I am not quite sure how it arrived there, but she is resilient.
When Wade left for Leadership camp, he only waved because I said a pathetic, "Goodbye, Wade!" The confidence and independence of my children continues to betray me again and again. He and his sister are so similar; their stark independence reminding me that I prayed they would each have this kind of internal strength.
Taylor seldom cried as a small child when I would leave her with a caretaker. We were blessed with good, kind souls who showered our kids with love and attention while we worked. I think they each nurtured Taylor's perception that the whole world was hers. Even when she was mature enough to realize that not every day was about her, Taylor remained the light and life that poured into others. Disappointment only created more drive within her and perseverance resulted when she was faced with a challenge.

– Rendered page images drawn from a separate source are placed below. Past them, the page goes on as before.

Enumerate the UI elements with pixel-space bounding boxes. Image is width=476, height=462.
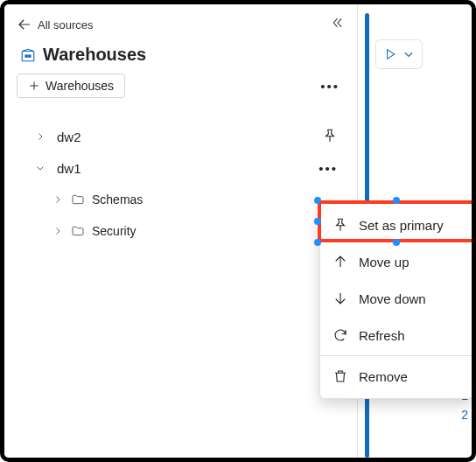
arrow-left-icon: [17, 17, 32, 32]
svg-rect-2: [29, 55, 31, 57]
menu-label: Move down: [359, 291, 426, 306]
more-button[interactable]: •••: [320, 79, 340, 94]
trash-icon: [332, 368, 348, 384]
arrow-down-icon: [332, 290, 348, 306]
chevron-right-icon: [52, 194, 64, 205]
chevron-right-icon: [52, 226, 64, 236]
plus-icon: [28, 80, 40, 92]
svg-rect-0: [22, 51, 34, 60]
svg-rect-1: [25, 55, 27, 57]
back-link[interactable]: All sources: [17, 17, 94, 32]
sidebar: All sources Warehouses Warehouses ••• dw…: [4, 4, 358, 458]
chevron-right-icon: [34, 131, 46, 142]
tree-item-more-button[interactable]: •••: [318, 161, 338, 176]
chevron-down-icon: [402, 48, 415, 60]
tree-item-label: dw1: [57, 161, 81, 176]
run-toolbar: [375, 39, 423, 69]
back-label: All sources: [38, 18, 94, 32]
play-icon: [383, 47, 397, 61]
folder-icon: [71, 192, 85, 206]
run-button[interactable]: [383, 47, 397, 61]
tree-item-dw2[interactable]: dw2: [17, 121, 345, 152]
tree-item-label: Security: [92, 224, 136, 238]
menu-item-remove[interactable]: Remove: [320, 358, 472, 395]
pin-icon[interactable]: [322, 128, 338, 146]
menu-label: Move up: [359, 255, 410, 270]
menu-label: Set as primary: [359, 218, 444, 233]
annotation-handle: [472, 239, 476, 246]
menu-item-move-up[interactable]: Move up: [320, 243, 472, 280]
chevrons-left-icon: [331, 16, 345, 30]
add-warehouse-label: Warehouses: [46, 79, 114, 93]
tree-item-dw1[interactable]: dw1 •••: [17, 152, 345, 184]
annotation-handle: [472, 197, 476, 204]
menu-item-set-primary[interactable]: Set as primary: [320, 206, 472, 243]
tree-item-label: dw2: [57, 130, 81, 144]
run-dropdown-button[interactable]: [402, 48, 415, 60]
tree-item-label: Schemas: [92, 192, 143, 206]
folder-icon: [71, 224, 85, 238]
add-warehouse-button[interactable]: Warehouses: [17, 74, 125, 98]
menu-label: Refresh: [359, 328, 405, 343]
menu-label: Remove: [359, 369, 408, 384]
warehouse-icon: [20, 47, 36, 63]
annotation-handle: [472, 218, 476, 225]
collapse-sidebar-button[interactable]: [331, 16, 345, 33]
menu-item-move-down[interactable]: Move down: [320, 280, 472, 317]
page-title: Warehouses: [43, 45, 146, 65]
pin-icon: [332, 217, 348, 233]
context-menu: Set as primary Move up Move down Refresh…: [319, 202, 473, 399]
menu-separator: [320, 355, 472, 356]
tree-item-security[interactable]: Security: [52, 215, 345, 247]
arrow-up-icon: [332, 254, 348, 270]
tree: dw2 dw1 ••• Schemas: [17, 121, 345, 247]
tree-item-schemas[interactable]: Schemas: [52, 184, 345, 215]
chevron-down-icon: [34, 163, 46, 173]
refresh-icon: [332, 327, 348, 343]
menu-item-refresh[interactable]: Refresh: [320, 317, 472, 354]
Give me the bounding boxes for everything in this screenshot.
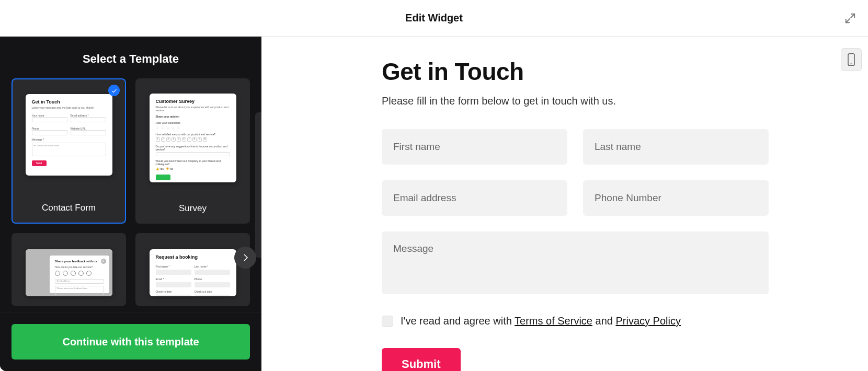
template-caption: Contact Form [42, 203, 96, 213]
sidebar-footer: Continue with this template [0, 312, 261, 371]
phone-input[interactable] [583, 180, 769, 216]
next-templates-button[interactable] [234, 247, 256, 269]
close-icon: × [101, 259, 106, 264]
form-description: Please fill in the form below to get in … [382, 95, 769, 107]
template-card-peek [255, 112, 261, 258]
consent-row: I've read and agree with Terms of Servic… [382, 315, 769, 327]
consent-checkbox[interactable] [382, 316, 393, 327]
template-thumbnail: × Share your feedback with us How would … [26, 249, 112, 296]
terms-link[interactable]: Terms of Service [515, 315, 592, 327]
continue-button[interactable]: Continue with this template [12, 324, 250, 360]
first-name-input[interactable] [382, 129, 567, 165]
template-card-feedback[interactable]: × Share your feedback with us How would … [12, 233, 126, 306]
chevron-right-icon [241, 253, 250, 262]
preview-panel: Get in Touch Please fill in the form bel… [261, 37, 868, 371]
templates-grid: Get in Touch Leave your message and we'l… [12, 78, 250, 306]
privacy-link[interactable]: Privacy Policy [615, 315, 680, 327]
modal-title: Edit Widget [405, 12, 463, 24]
message-input[interactable] [382, 231, 769, 294]
smartphone-icon [847, 53, 856, 66]
form-preview: Get in Touch Please fill in the form bel… [361, 37, 790, 371]
template-card-survey[interactable]: Customer Survey Please let us know about… [135, 78, 250, 224]
mobile-preview-toggle[interactable] [841, 48, 862, 71]
expand-icon[interactable] [843, 11, 858, 26]
template-thumbnail: Customer Survey Please let us know about… [150, 94, 236, 182]
template-caption: Survey [179, 203, 207, 214]
last-name-input[interactable] [583, 129, 769, 165]
check-icon [108, 85, 120, 96]
template-thumbnail: Request a booking First name * Last name… [150, 249, 236, 296]
email-input[interactable] [382, 180, 567, 216]
modal-header: Edit Widget [0, 0, 868, 37]
submit-button[interactable]: Submit [382, 348, 461, 371]
template-sidebar: Select a Template Get in Touch Leave you… [0, 37, 261, 371]
form-title: Get in Touch [382, 57, 769, 86]
consent-text: I've read and agree with Terms of Servic… [401, 315, 681, 327]
sidebar-title: Select a Template [12, 37, 250, 78]
template-thumbnail: Get in Touch Leave your message and we'l… [26, 94, 112, 176]
template-card-contact-form[interactable]: Get in Touch Leave your message and we'l… [12, 78, 126, 224]
template-card-booking[interactable]: Request a booking First name * Last name… [135, 233, 250, 306]
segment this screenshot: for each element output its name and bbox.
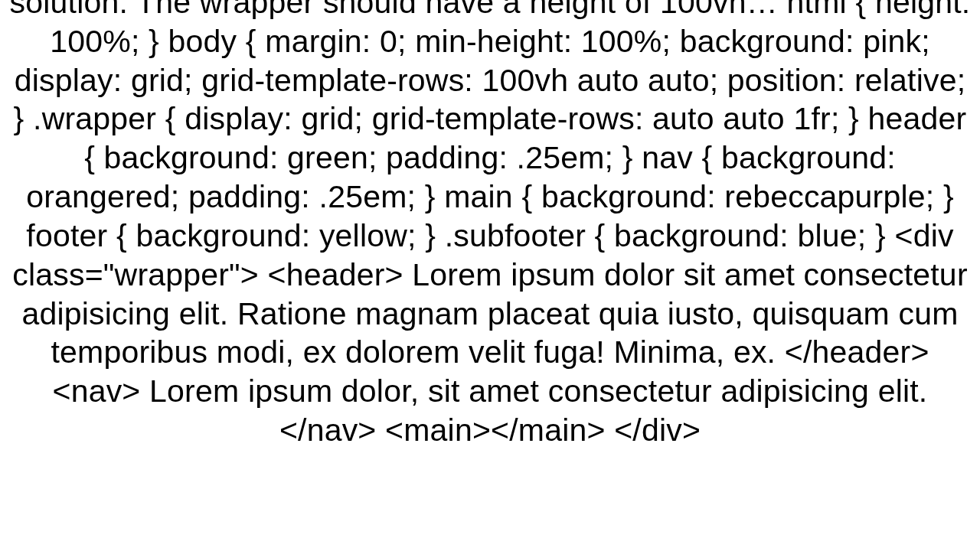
document-body-text: solution. The wrapper should have a heig… [8, 0, 972, 450]
document-viewport: solution. The wrapper should have a heig… [0, 0, 980, 551]
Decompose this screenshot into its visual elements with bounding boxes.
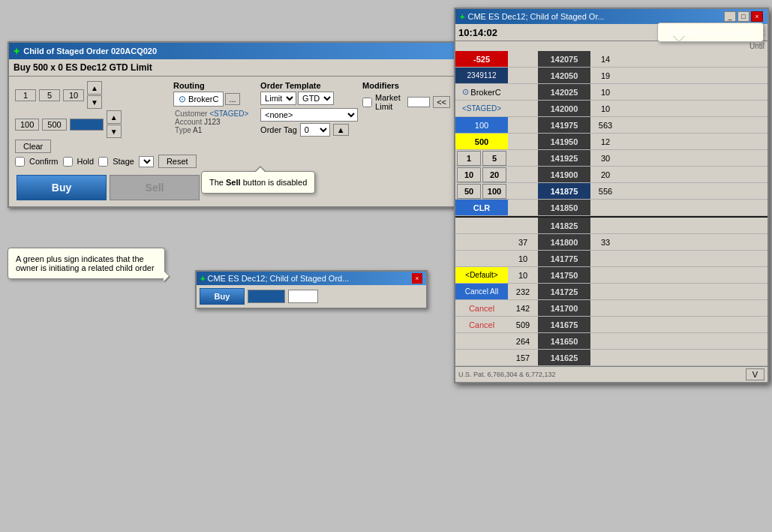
mid-cell (508, 51, 538, 67)
bid-cell: -525 (455, 51, 508, 67)
bid-50-button[interactable]: 50 (457, 184, 481, 199)
cancel-button-2[interactable]: Cancel (455, 317, 508, 332)
mid-cell (508, 68, 538, 83)
price-cell: 141775 (538, 251, 590, 266)
child-qty-input[interactable]: 500 (248, 290, 285, 303)
child-plus-icon: + (200, 274, 205, 283)
buy-button[interactable]: Buy (17, 175, 107, 200)
order-subtitle: Buy 500 x 0 ES Dec12 GTD Limit (9, 59, 456, 77)
cancel-button-1[interactable]: Cancel (455, 300, 508, 316)
market-limit-checkbox[interactable] (362, 98, 372, 107)
hold-checkbox[interactable] (63, 157, 73, 167)
time-display: 10:14:02 (458, 27, 689, 38)
mid-cell (508, 117, 538, 133)
broker-name: BrokerC (188, 95, 218, 104)
order-tag-select[interactable]: 0 (300, 123, 330, 137)
cancel-all-button[interactable]: Cancel All (455, 284, 508, 299)
none-select[interactable]: <none> (260, 108, 358, 122)
mid-cell (508, 134, 538, 149)
clear-button[interactable]: Clear (15, 140, 51, 153)
qty-up2-button[interactable]: ▲ (107, 110, 122, 124)
ask-cell: 19 (590, 68, 620, 83)
order-type-select[interactable]: Limit (260, 92, 296, 105)
confirm-checkbox[interactable] (15, 157, 25, 167)
green-plus-callout: A green plus sign indicates that the own… (8, 248, 165, 279)
price-cell: 142000 (538, 101, 590, 116)
ask-cell (590, 317, 620, 332)
market-limit-btn[interactable]: << (433, 96, 450, 108)
qty-down-button[interactable]: ▼ (107, 125, 122, 138)
child-mini-title-text: CME ES Dec12; Child of Staged Ord... (207, 274, 349, 283)
modifiers-section: Modifiers Market Limit 10 << (362, 81, 450, 168)
qty-1-button[interactable]: 1 (15, 89, 36, 101)
child-mini-close-button[interactable]: × (412, 273, 422, 284)
price-cell: 141850 (538, 200, 590, 215)
child-buy-button[interactable]: Buy (200, 288, 245, 305)
ladder-footer: U.S. Pat. 6,766,304 & 6,772,132 V (455, 366, 767, 382)
price-cell: 141950 (538, 134, 590, 149)
bid-100-button[interactable]: 100 (482, 184, 506, 199)
bid-1-button[interactable]: 1 (457, 151, 481, 166)
table-row: Cancel 509 141675 (455, 317, 767, 333)
bid-cell (455, 350, 508, 365)
mid-cell: 142 (508, 300, 538, 316)
mid-cell: 10 (508, 251, 538, 266)
price-cell: 141725 (538, 284, 590, 299)
ask-cell (590, 284, 620, 299)
price-cell: 142075 (538, 51, 590, 67)
mid-cell: 157 (508, 350, 538, 365)
ask-cell: 20 (590, 167, 620, 182)
order-title: Child of Staged Order 020ACQ020 (23, 47, 157, 56)
broker-circle-icon: ⊙ (179, 94, 186, 104)
order-template-section: Order Template Limit GTD <none> Order Ta… (260, 81, 358, 168)
ladder-title-bar: + CME ES Dec12; Child of Staged Or... _ … (455, 9, 767, 24)
until-row: Until (455, 41, 767, 51)
ladder-body: -525 142075 14 2349112 142050 19 ⊙Broker… (455, 51, 767, 366)
routing-label: Routing (173, 81, 256, 90)
bid-5-button[interactable]: 5 (482, 151, 506, 166)
bid-pair-cell: 1 5 (455, 150, 508, 166)
clr-button[interactable]: CLR (455, 200, 508, 215)
bid-cell[interactable]: 100 (455, 117, 508, 133)
bid-cell (455, 218, 508, 233)
order-title-bar: + Child of Staged Order 020ACQ020 (9, 43, 456, 59)
v-button[interactable]: V (746, 368, 764, 380)
qty-down-button2[interactable]: ▼ (87, 95, 102, 109)
table-row: Cancel 142 141700 (455, 300, 767, 317)
tif-select[interactable]: GTD (298, 92, 334, 105)
sell-side-bold: Sell (682, 28, 697, 37)
table-row: <Default> 10 141750 (455, 267, 767, 284)
table-row: Cancel All 232 141725 (455, 284, 767, 300)
qty-100-button[interactable]: 100 (15, 119, 39, 131)
ladder-minimize-button[interactable]: _ (724, 11, 736, 22)
qty-10-button[interactable]: 10 (63, 89, 84, 101)
price-cell: 141625 (538, 350, 590, 365)
default-cell[interactable]: <Default> (455, 267, 508, 283)
mid-cell (508, 84, 538, 100)
bid-10-button[interactable]: 10 (457, 167, 481, 182)
price-cell: 142025 (538, 84, 590, 100)
price-cell: 141975 (538, 117, 590, 133)
routing-section: Routing ⊙ BrokerC ... Customer <STAGED> … (173, 81, 256, 168)
stage-select[interactable]: ▼ (139, 156, 154, 167)
ladder-close-button[interactable]: × (751, 11, 763, 22)
bid-cell[interactable]: 500 (455, 134, 508, 149)
child-mini-body: Buy 500 0 (197, 285, 426, 308)
ask-cell: 12 (590, 134, 620, 149)
child-val-input[interactable]: 0 (288, 290, 318, 303)
bid-cell: 2349112 (455, 68, 508, 83)
sell-bold: Sell (226, 178, 241, 187)
stage-checkbox[interactable] (98, 157, 108, 167)
market-limit-input[interactable]: 10 (407, 97, 430, 107)
qty-input[interactable]: 500 (70, 119, 104, 131)
routing-dots-button[interactable]: ... (225, 93, 239, 105)
bid-pair-cell: 50 100 (455, 183, 508, 199)
bid-20-button[interactable]: 20 (482, 167, 506, 182)
mid-cell: 232 (508, 284, 538, 299)
sell-side-text: The Sell side is disabled (665, 28, 755, 37)
qty-5-button[interactable]: 5 (39, 89, 60, 101)
qty-up-button[interactable]: ▲ (87, 81, 102, 95)
qty-500-button[interactable]: 500 (42, 119, 66, 131)
ladder-maximize-button[interactable]: □ (737, 11, 749, 22)
order-tag-dots[interactable]: ▲ (333, 124, 349, 136)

You would think that chasing life fiercely after losing a soul so intentionally passionate would be easier. It isn't. Since this is my space for naming things and finding honesty, I struggle with embracing life rather than just existing. Despite the fact that I know she danced in the face of difficulty, I can't shake the feeling that I am abandoning her when I find my own confidence or enjoy laughter with a friend. As each day passes in July of 2o15, I hear the bell ringing, the countdown looming. I am forced to recognize the pieces of acceptance I have met with denial, that this isn't a nightmare or just a interlude to be endured.